Instructors include Gail Noonan, an animator whose recent film Your Name in Cellulite has won festival kudos, and documentary filmmakers Velcrow Ripper and Heather Frise, who collaborated on Bones of the Forest.

The course costs about $750, including room and board, but half the students are there on full scholarship. All 50 videos will be shown at Vancouver’s Pacific Cinemateque Sept. 28, says the school’s director, George Harris.

Success story

North Vancouver-based Take Part Productions has sold 54 episodes of its storytelling series Tell-a-Tale Town to ytv. The series for children aged four to 10 will debut on the network Aug. 18.

Tell-a-Tale features original Canadian stories and was first taped in 1991 at u.tv and broadcast nationally on CanWest Global.

Handouts

British Columbia Film invested nearly $371,000 into local productions in the three months ended June 30.

John Pozer’s feature Kissed and documentaries A Place Called Chiapas, Sangoma: Traditional Healers in Modern Society, Sing Out and To Live in My House shared the kitty. An additional $84,000 went to assist development of 10 screenplays including the documentary The First Time, an educational picture about first sexual experiences written by Annelise Larson and Wendy Hyman.

B.C. gov’t cool to proposed tax credit

The future of a British Columbia Refundable Investment Tax Credit is dim, says the deputy minister of the provincial ministry of small business, tourism and culture.

‘The prospects are not positive,’ says Cassie Doyle, ‘because it is a cost to a government that is committed to protecting health and education. We’re facing a huge fiscal crisis in government.’

While she confirms she has received the proposal from the ad hoc industry-led committee struck to write the document, Doyle says there is no status to report. The proposal, officially announced July 29, will be reviewed, but Doyle cannot speculate when, or if, the proposal will make it to Treasury Board where the financial program can be approved.

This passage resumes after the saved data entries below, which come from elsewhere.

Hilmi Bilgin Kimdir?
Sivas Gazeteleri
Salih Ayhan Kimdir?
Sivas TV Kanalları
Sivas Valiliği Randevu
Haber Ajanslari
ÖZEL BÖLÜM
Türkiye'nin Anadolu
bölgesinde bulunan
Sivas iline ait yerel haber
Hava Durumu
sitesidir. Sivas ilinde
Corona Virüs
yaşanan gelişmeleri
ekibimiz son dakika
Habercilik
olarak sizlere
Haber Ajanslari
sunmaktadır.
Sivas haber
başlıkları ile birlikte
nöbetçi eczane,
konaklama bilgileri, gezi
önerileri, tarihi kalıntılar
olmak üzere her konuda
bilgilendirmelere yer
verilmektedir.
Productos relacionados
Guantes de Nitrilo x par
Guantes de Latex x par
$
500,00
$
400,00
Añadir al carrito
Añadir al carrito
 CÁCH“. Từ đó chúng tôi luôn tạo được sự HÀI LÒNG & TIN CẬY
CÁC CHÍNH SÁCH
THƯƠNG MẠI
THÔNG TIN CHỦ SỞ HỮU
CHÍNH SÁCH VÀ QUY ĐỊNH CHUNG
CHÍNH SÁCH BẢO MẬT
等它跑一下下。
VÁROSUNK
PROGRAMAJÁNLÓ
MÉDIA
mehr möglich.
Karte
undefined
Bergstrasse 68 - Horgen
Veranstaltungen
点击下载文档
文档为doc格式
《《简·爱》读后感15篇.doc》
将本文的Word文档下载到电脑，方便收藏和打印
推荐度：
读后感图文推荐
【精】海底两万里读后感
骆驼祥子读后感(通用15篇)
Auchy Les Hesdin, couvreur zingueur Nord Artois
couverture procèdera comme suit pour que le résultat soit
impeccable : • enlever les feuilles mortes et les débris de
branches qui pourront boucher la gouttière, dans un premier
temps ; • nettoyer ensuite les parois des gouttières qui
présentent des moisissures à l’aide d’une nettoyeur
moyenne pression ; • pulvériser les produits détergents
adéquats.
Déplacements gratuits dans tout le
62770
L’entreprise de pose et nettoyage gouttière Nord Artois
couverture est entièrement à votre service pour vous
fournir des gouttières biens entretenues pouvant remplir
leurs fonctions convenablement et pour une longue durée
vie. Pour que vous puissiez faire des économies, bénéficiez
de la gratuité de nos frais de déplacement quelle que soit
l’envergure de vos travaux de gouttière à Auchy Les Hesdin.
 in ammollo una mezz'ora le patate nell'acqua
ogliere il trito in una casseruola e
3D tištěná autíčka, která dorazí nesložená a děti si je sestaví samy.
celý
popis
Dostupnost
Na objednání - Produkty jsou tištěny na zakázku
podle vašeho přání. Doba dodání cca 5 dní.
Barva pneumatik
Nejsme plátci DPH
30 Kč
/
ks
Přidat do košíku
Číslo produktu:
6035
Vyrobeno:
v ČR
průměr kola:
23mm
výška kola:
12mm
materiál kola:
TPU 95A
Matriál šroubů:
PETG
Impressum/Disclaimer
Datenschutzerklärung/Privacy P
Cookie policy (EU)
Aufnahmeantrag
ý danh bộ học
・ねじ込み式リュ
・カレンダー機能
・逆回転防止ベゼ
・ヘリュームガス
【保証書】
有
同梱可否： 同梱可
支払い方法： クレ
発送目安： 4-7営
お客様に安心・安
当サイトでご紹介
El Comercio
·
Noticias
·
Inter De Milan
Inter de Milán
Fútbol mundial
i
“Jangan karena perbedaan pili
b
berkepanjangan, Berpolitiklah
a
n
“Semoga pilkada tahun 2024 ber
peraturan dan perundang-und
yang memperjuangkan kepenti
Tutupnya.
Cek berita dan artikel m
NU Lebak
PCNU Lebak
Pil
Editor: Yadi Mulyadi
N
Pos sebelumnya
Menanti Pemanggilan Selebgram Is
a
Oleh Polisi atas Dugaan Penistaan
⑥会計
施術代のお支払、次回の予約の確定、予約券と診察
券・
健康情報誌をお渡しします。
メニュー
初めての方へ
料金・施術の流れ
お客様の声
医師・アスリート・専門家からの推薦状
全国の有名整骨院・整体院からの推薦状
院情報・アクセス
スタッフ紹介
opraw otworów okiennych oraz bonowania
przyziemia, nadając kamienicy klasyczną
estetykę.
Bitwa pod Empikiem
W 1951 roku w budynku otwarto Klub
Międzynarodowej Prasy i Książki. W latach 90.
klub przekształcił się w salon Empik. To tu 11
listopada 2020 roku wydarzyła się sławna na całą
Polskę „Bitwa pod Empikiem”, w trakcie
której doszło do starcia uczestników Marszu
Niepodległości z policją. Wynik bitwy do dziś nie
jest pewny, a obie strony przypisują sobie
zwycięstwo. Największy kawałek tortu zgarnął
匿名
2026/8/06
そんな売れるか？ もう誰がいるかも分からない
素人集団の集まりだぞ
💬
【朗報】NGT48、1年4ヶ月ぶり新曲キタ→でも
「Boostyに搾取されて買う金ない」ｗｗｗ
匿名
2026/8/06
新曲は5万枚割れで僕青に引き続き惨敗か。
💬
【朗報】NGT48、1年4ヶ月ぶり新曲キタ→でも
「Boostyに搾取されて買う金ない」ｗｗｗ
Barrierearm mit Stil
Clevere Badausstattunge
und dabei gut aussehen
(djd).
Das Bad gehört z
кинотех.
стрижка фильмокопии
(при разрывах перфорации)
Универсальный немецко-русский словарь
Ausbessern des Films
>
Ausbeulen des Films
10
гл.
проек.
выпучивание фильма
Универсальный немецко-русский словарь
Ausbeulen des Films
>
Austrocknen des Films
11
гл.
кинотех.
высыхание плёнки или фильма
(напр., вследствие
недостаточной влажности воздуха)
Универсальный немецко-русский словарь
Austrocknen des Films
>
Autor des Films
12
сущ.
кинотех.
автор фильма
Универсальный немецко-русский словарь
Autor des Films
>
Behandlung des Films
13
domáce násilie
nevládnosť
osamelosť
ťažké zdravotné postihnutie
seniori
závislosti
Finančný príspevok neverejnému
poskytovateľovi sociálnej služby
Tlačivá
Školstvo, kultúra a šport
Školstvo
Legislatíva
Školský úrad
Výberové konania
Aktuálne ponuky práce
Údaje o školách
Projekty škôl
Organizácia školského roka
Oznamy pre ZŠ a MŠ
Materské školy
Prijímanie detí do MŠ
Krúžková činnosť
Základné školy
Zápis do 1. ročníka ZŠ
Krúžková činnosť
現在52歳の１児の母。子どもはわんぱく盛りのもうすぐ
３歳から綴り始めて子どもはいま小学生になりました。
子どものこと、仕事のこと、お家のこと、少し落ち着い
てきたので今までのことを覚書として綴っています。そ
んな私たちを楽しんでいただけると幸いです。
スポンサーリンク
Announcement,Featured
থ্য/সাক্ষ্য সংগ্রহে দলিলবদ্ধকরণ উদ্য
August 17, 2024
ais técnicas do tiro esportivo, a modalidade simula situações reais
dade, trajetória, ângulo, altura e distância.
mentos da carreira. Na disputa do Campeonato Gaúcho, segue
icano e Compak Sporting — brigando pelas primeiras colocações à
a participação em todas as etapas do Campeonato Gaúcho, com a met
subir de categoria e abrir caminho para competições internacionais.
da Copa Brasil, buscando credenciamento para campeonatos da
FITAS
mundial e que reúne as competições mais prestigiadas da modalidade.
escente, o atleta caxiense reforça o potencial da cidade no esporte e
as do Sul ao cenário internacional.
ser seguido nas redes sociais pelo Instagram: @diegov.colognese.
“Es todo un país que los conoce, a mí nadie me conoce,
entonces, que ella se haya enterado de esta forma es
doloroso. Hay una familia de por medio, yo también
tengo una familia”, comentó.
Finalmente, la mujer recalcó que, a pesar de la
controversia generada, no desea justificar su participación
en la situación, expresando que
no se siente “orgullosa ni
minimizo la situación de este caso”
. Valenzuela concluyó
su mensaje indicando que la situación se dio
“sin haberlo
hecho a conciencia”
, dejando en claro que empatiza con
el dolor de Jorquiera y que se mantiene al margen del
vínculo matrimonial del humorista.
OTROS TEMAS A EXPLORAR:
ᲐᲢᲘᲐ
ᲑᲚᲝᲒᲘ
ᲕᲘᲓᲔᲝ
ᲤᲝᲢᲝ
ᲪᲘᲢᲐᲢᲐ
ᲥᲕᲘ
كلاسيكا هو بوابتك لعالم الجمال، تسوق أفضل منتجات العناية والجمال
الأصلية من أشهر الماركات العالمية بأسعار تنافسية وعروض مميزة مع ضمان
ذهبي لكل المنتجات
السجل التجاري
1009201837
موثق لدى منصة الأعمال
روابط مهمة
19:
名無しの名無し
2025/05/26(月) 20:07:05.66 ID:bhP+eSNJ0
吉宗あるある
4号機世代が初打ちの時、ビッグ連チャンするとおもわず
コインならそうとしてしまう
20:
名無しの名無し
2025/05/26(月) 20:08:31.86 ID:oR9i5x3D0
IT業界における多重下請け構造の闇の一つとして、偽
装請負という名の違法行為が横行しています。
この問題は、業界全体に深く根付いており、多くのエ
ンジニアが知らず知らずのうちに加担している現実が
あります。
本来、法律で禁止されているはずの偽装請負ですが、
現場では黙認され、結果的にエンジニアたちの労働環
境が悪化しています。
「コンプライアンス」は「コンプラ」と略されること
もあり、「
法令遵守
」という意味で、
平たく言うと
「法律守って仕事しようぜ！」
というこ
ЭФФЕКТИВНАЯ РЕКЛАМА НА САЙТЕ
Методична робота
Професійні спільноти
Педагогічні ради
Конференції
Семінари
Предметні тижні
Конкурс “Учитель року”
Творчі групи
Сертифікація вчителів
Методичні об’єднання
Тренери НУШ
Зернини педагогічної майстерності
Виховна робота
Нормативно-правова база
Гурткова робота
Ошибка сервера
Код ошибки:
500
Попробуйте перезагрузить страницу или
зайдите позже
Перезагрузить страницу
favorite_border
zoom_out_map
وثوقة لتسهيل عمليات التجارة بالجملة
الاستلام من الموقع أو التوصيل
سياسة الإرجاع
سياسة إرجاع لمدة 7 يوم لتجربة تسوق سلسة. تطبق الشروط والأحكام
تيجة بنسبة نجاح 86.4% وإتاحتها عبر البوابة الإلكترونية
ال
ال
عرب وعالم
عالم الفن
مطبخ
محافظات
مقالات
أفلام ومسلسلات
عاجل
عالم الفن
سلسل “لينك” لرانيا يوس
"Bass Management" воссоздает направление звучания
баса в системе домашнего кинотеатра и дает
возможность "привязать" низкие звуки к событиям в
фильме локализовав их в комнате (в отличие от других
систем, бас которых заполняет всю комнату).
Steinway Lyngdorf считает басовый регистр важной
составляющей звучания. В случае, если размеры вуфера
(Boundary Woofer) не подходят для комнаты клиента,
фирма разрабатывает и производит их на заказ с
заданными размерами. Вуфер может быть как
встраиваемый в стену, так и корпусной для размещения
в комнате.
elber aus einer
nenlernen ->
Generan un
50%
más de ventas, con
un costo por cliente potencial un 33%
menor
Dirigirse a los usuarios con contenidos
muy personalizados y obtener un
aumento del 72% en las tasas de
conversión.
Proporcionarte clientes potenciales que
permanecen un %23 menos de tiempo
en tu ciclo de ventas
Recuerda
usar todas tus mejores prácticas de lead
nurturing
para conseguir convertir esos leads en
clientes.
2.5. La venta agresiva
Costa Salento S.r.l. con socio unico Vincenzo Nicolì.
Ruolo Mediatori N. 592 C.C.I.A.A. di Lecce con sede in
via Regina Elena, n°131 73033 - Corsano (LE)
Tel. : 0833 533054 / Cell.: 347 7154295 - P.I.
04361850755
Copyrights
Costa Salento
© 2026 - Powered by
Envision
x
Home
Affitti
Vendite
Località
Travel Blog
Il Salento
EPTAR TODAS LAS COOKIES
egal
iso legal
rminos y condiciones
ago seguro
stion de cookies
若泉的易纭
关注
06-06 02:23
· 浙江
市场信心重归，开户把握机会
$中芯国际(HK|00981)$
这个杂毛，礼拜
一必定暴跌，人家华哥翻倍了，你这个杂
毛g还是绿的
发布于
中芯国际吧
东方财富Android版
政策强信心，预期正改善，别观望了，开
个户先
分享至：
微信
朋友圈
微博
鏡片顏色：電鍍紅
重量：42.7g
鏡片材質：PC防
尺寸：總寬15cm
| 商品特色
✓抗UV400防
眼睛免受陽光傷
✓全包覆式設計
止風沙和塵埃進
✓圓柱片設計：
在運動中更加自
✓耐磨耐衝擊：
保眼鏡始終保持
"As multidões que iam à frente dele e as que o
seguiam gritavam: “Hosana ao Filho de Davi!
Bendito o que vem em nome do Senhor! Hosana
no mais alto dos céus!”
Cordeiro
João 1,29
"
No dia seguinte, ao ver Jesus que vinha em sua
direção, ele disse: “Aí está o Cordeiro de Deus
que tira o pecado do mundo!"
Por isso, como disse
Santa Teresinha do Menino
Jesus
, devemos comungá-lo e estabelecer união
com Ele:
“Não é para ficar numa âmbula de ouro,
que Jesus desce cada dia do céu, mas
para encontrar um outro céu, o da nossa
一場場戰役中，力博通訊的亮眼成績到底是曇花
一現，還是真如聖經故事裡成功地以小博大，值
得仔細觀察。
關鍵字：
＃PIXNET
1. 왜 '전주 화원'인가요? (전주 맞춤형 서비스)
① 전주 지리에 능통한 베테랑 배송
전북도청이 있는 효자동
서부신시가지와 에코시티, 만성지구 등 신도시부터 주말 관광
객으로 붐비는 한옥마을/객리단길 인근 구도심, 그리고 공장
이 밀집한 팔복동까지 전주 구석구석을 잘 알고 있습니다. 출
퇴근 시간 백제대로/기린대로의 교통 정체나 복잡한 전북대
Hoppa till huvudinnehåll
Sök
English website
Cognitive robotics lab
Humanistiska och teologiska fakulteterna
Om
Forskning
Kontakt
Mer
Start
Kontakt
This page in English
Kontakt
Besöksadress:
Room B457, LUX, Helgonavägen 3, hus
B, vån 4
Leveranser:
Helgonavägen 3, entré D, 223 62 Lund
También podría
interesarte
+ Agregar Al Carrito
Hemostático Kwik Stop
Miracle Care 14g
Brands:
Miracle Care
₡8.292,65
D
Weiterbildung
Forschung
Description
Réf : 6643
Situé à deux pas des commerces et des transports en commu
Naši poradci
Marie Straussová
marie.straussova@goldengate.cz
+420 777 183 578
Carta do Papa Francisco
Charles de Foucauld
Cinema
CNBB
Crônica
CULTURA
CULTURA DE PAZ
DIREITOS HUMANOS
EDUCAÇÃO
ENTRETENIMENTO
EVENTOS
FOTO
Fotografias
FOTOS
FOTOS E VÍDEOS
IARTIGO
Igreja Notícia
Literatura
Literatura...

‘I know the (B.C.) Film Commission is keen (on the tax credit),’ says Doyle, ‘but it has to be lined up with every other request for business subsidy.’

The proposed tax credit offers b.c. producers the lesser of 15% of a production budget or 25% of eligible labor expenditures (capped at 48% of the budget). Another 2.5% can be earned for producing or posting 50% of the project outside the Metro Vancouver area, and yet another 2.5% can be earned by hiring five apprentices.

The quick dismissal from Victoria must come as a blow to domestic filmmakers hungry for a business incentive program to help attract coproduction and stimulate indigenous work.

But Alan Morinis, chair of the committee, remains undeterred: ‘All I see is our task. The provincial government is not well aware of the b.c. industry. (The tax credit) is not a cost to government. It is proven to be revenue neutral. It is not a subsidy. One of our tasks is to educate the government.’

Morinis says the proposal will be made final on Sept. 6. Prior to that, he is looking for industry feedback and will liaise with the government.

The fall, he adds, will be a time of lobbying and government action. The legislature may not sit again until next March.